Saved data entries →
=====

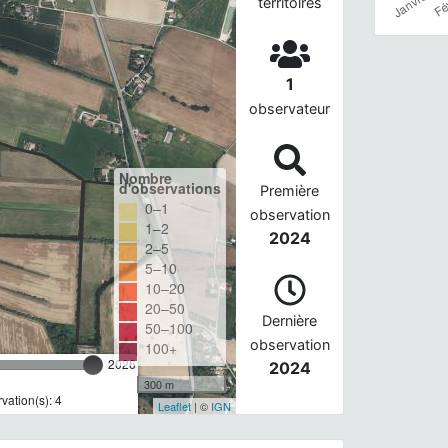
territoires
1
observateur
Nombre
d'observations
Première
0–1
observation
1–2
2024
2–5
5–10
10–20
20–50
Dernière
50–100
observation
100+
2026
2024
300 m
ation(s): 4
Leaflet
| ©
IGN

=====

Work to be completed →
Word for word, restate all of the records. Exclude the pictures.

Problem solution →
territoires
1
observateur
Nombre
d'observations
Première
0–1
observation
1–2
2024
2–5
5–10
10–20
20–50
Dernière
50–100
observation
100+
2026
2024
300 m
ation(s): 4
Leaflet
| ©
IGN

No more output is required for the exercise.